Alaska Injury Law Blog
The coming issue of Clinical Cancer Research will publish two case reports concerning the progression of prostate cancer believed to have been caused by a dietary supplement “spiked” with pharmaceutical compounds. “Spiking” is, unfortunately, an all too common practice in that industry. While claiming to sell “all natural” products, and taking advantage of the regulatory limitations imposed on the FDA under the Dietary Supplement Heath and Education Act (DSHEA), www.fda.gov/opacom/laws/dshea.html , diet supplement manufacturers put consumers at risk by “spiking” their products with pharmaceutical compounds they know to work, when the herbal compounds do not. Unlike prescription and over-the-counter drugs, current law does not require nutritional supplements to undergo pre-market testing or approval for safety and efficacy.
This was a key issue in the first jury verdict in the nation against an ephedra manufacturer, a case the Alaska Personal Injury Group brought: Talbert v. E’ola Products, Inc., www.cfsan.fda.gov/~dms/ds-ephed.html . There, the manufacturer, whose product has since been confiscated by the FDA, “spiked” its ephedra product with the pharmaceutical drug, ephedrine hydrochloride. www.fda.gov/bbs/topics/ANSWERS/2001/ANS01114.html . In that instance, it caused a healthy young woman to suffer a cerebellar stroke.
The product analyzed by the researchers at University of Texas Southwestern Medical Center has led to an equally horrific outcome–virulent prostate cancer.

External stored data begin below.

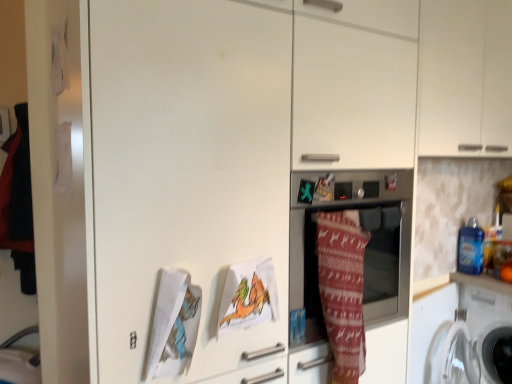 Identify the location of metallic oven at center. click(366, 246).

Measure the distance between white plastic washing machine at lower right, the first washing machine positioned from the left, and camera.

white plastic washing machine at lower right, the first washing machine positioned from the left, and camera are 1.89 meters apart from each other.

How much space does white plastic washing machine at lower right, positioned as the 1th washing machine in right-to-left order, occupy horizontally?

white plastic washing machine at lower right, positioned as the 1th washing machine in right-to-left order, is 24.96 inches in width.

I want to click on knitted woolen blanket at center, so click(x=342, y=291).

Locate an element on the screen. Image resolution: width=512 pixels, height=384 pixels. metallic oven at center is located at coordinates (366, 246).

Is white plastic washing machine at lower right, the first washing machine positioned from the left, thinner than white plastic washing machine at lower right, positioned as the 1th washing machine in right-to-left order?

Yes, white plastic washing machine at lower right, the first washing machine positioned from the left, is thinner than white plastic washing machine at lower right, positioned as the 1th washing machine in right-to-left order.

Would you say white plastic washing machine at lower right, the first washing machine positioned from the left, is outside white plastic washing machine at lower right, the second washing machine when ordered from left to right?

Yes, white plastic washing machine at lower right, the first washing machine positioned from the left, is located beyond the bounds of white plastic washing machine at lower right, the second washing machine when ordered from left to right.

From a real-world perspective, between white plastic washing machine at lower right, the first washing machine positioned from the left, and white plastic washing machine at lower right, positioned as the 1th washing machine in right-to-left order, who is vertically higher?

white plastic washing machine at lower right, the first washing machine positioned from the left, from a real-world perspective.

What's the angular difference between knitted woolen blanket at center and white plastic washing machine at lower right, which is counted as the second washing machine, starting from the right,'s facing directions?

There is a 9.82-degree angle between the facing directions of knitted woolen blanket at center and white plastic washing machine at lower right, which is counted as the second washing machine, starting from the right.

Is knitted woolen blanket at center positioned behind white plastic washing machine at lower right, which is counted as the second washing machine, starting from the right?

That is False.

Is knitted woolen blanket at center positioned with its back to white plastic washing machine at lower right, which is counted as the second washing machine, starting from the right?

knitted woolen blanket at center does not have its back to white plastic washing machine at lower right, which is counted as the second washing machine, starting from the right.

From the picture: Can you confirm if knitted woolen blanket at center is thinner than white plastic washing machine at lower right, the second washing machine when ordered from left to right?

Yes, knitted woolen blanket at center is thinner than white plastic washing machine at lower right, the second washing machine when ordered from left to right.

Which object is closer to the camera, knitted woolen blanket at center or white plastic washing machine at lower right, the second washing machine when ordered from left to right?

knitted woolen blanket at center is in front.

Would you say knitted woolen blanket at center is outside white plastic washing machine at lower right, positioned as the 1th washing machine in right-to-left order?

Yes, knitted woolen blanket at center is outside of white plastic washing machine at lower right, positioned as the 1th washing machine in right-to-left order.

You are a GUI agent. You are given a task and a screenshot of the screen. Output one action in this format:
    pyautogui.click(x=<x>, y=<y>)
    Task: Click on the cabinetry lying behind the metallic oven at center
    The image size is (512, 384).
    Given the screenshot: What is the action you would take?
    pyautogui.click(x=465, y=78)

Considering the relative positions of white matte cabinet at upper right and metallic oven at center in the image provided, is white matte cabinet at upper right to the left of metallic oven at center from the viewer's perspective?

No, white matte cabinet at upper right is not to the left of metallic oven at center.

Does white matte cabinet at upper right have a smaller size compared to metallic oven at center?

No.

Does point (351, 247) come behind point (309, 337)?

No, (351, 247) is closer to viewer.

Considering the sizes of objects knitted woolen blanket at center and metallic oven at center in the image provided, who is bigger, knitted woolen blanket at center or metallic oven at center?

Bigger between the two is metallic oven at center.

Which is more to the right, knitted woolen blanket at center or metallic oven at center?

From the viewer's perspective, knitted woolen blanket at center appears more on the right side.

This screenshot has height=384, width=512. In order to click on home appliance above the knitted woolen blanket at center (from a real-world perspective) in this screenshot , I will do `click(366, 246)`.

Between knitted woolen blanket at center and white matte cabinet at upper right, which one has less height?

Standing shorter between the two is knitted woolen blanket at center.

From the picture: Would you consider knitted woolen blanket at center to be distant from white matte cabinet at upper right?

No.

You are a GUI agent. You are given a task and a screenshot of the screen. Output one action in this format:
    pyautogui.click(x=<x>, y=<y>)
    Task: Click on the cabinetry located above the knitted woolen blanket at center (from the image's perspective)
    
    Given the screenshot: What is the action you would take?
    pyautogui.click(x=465, y=78)

Considering the relative sizes of knitted woolen blanket at center and white matte cabinet at upper right in the image provided, is knitted woolen blanket at center wider than white matte cabinet at upper right?

No, knitted woolen blanket at center is not wider than white matte cabinet at upper right.

Does white matte cabinet at upper right have a lesser width compared to knitted woolen blanket at center?

Incorrect, the width of white matte cabinet at upper right is not less than that of knitted woolen blanket at center.

From the image's perspective, which one is positioned higher, white matte cabinet at upper right or knitted woolen blanket at center?

white matte cabinet at upper right appears higher in the image.

Consider the image. Is white matte cabinet at upper right to the left of knitted woolen blanket at center from the viewer's perspective?

No.

Where is `cabinetry that is behind the knitted woolen blanket at center`? cabinetry that is behind the knitted woolen blanket at center is located at coordinates (465, 78).

The width and height of the screenshot is (512, 384). Find the location of `washing machine above the white plastic washing machine at lower right, positioned as the 1th washing machine in right-to-left order (from the image's perspective)`. washing machine above the white plastic washing machine at lower right, positioned as the 1th washing machine in right-to-left order (from the image's perspective) is located at coordinates (460, 331).

Find the location of `blanket that is above the white plastic washing machine at lower right, which is counted as the second washing machine, starting from the right (from a real-world perspective)`. blanket that is above the white plastic washing machine at lower right, which is counted as the second washing machine, starting from the right (from a real-world perspective) is located at coordinates (342, 291).

When comparing their distances from white matte cabinet at upper right, does white plastic washing machine at lower right, the first washing machine positioned from the left, or knitted woolen blanket at center seem closer?

Among the two, knitted woolen blanket at center is located nearer to white matte cabinet at upper right.

Based on the photo, which object lies nearer to the anchor point white plastic washing machine at lower right, the second washing machine when ordered from left to right, white matte cabinet at upper right or knitted woolen blanket at center?

→ Based on the image, white matte cabinet at upper right appears to be nearer to white plastic washing machine at lower right, the second washing machine when ordered from left to right.

Looking at the image, which one is located closer to white plastic washing machine at lower right, the second washing machine when ordered from left to right, white matte cabinet at upper right or white plastic washing machine at lower right, which is counted as the second washing machine, starting from the right?

white plastic washing machine at lower right, which is counted as the second washing machine, starting from the right, lies closer to white plastic washing machine at lower right, the second washing machine when ordered from left to right, than the other object.

Which object lies nearer to the anchor point white plastic washing machine at lower right, which is counted as the second washing machine, starting from the right, metallic oven at center or knitted woolen blanket at center?

The object closer to white plastic washing machine at lower right, which is counted as the second washing machine, starting from the right, is metallic oven at center.

Considering their positions, is metallic oven at center positioned closer to white matte cabinet at upper right than white plastic washing machine at lower right, the first washing machine positioned from the left?

Among the two, metallic oven at center is located nearer to white matte cabinet at upper right.

Looking at the image, which one is located further to knitted woolen blanket at center, white matte cabinet at upper right or white plastic washing machine at lower right, which is counted as the second washing machine, starting from the right?

white plastic washing machine at lower right, which is counted as the second washing machine, starting from the right.

Based on their spatial positions, is knitted woolen blanket at center or white plastic washing machine at lower right, the first washing machine positioned from the left, further from white plastic washing machine at lower right, the second washing machine when ordered from left to right?

knitted woolen blanket at center is further to white plastic washing machine at lower right, the second washing machine when ordered from left to right.

Estimate the real-world distances between objects in this image. Which object is closer to white matte cabinet at upper right, metallic oven at center or white plastic washing machine at lower right, positioned as the 1th washing machine in right-to-left order?

Among the two, metallic oven at center is located nearer to white matte cabinet at upper right.

Locate an element on the screen. blanket between white matte cabinet at upper right and white plastic washing machine at lower right, positioned as the 1th washing machine in right-to-left order, from top to bottom is located at coordinates (342, 291).

Where is `washing machine that lies between white matte cabinet at upper right and white plastic washing machine at lower right, the second washing machine when ordered from left to right, from top to bottom`? This screenshot has height=384, width=512. washing machine that lies between white matte cabinet at upper right and white plastic washing machine at lower right, the second washing machine when ordered from left to right, from top to bottom is located at coordinates (460, 331).

Find the location of a particular element. Image resolution: width=512 pixels, height=384 pixels. washing machine between knitted woolen blanket at center and white plastic washing machine at lower right, the second washing machine when ordered from left to right, from left to right is located at coordinates (460, 331).

Where is `blanket located between metallic oven at center and white plastic washing machine at lower right, the first washing machine positioned from the left, in the left-right direction`? This screenshot has width=512, height=384. blanket located between metallic oven at center and white plastic washing machine at lower right, the first washing machine positioned from the left, in the left-right direction is located at coordinates (342, 291).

The researchers report in the journal that the diet supplement, which they have declined to identify by name, contained the sex hormones testosterone and estradiol. Laboratory tests of the product on human prostate cancer cells found it to be a more potent stimulator of cancer cell growth than testosterone alone. Such compounds cannot be sold except by prescription. The spiked hormones are believed to have caused the two men to develop rapidly advancing prostate cancer within months of using the dietary supplement. Both men, before using the product, had low levels of prostate-specific antigen (PSA), a signal for prostate cancer and then presented with widespread cancer within six months, which is unusual. One of the men has died; the other is in the final stages of the disease and is expected to die within months. Notified of these findings, the FDA sent a warning letter to the manufacturer, and the supplement has now been removed from the market.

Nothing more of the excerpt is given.